The following is from a Seth book i am reading. enjoy…
Even in primitive societies, witch doctors and other natural therapists have understood that the point of power is within the present, and they have utilized natural hypnosis as a method of helping other individuals to concentrate their own energy. All of the gestures, dances, and other procedures are shock treatments, startling the subject out of habitual reactions so that he or she is forced to focus upon the present moment. The resulting disorientation simply shakes current beliefs and dislodges set frameworks. The hypnotist, or witch doctor, or therapist, then immediately inserts the beliefs he thinks the subject needs.
Within this context, subsidiary groupings will be included that involve the therapists own ideas. In your society regression is often involved; the patient will remember and relive a traumatic experience from the past. This will then appear to be the cause of the present difficulty. If hypnotist and subject both accept this, then at that level there will be progress.
If the cultural concepts include voodoo or witchcraft, then the therapeutic situation will be seen in that context, and a curse uncovered; which, using the power point of the present, the doctor will then reverse.
Quite without the context of formal hypnosis, however, the same issues apply.

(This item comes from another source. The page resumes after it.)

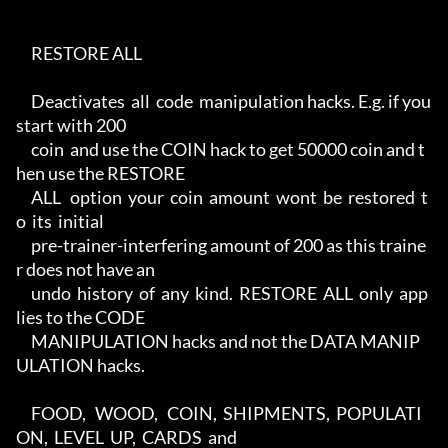
     RESTORE ALL

     Deactivates  all  code  manipulation hacks. E.g. if you 
start with 200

With the greatest understanding and compassion, let me mention that Western medicine is in its way one of the most uncivilized hypnotic devices. The most educated Western doctors will look with utter dismay and horror at the thought of a chicken being sacrificed in a primitive witch doctors hut, and yet will consider it quite scientific and inevitable that a woman sacrifice two breasts to cancer. The doctors will simply see no other way out, and unfortunately either will the patient.
A modern Western physician(granted, with the greatest discomfiture) will inform his patient that he is about to die, impressing upon him that his situation is hopeless, and yet will react with scorn and loathing when he reads that a voodoo practitioner has put a curse upon some innocent victim.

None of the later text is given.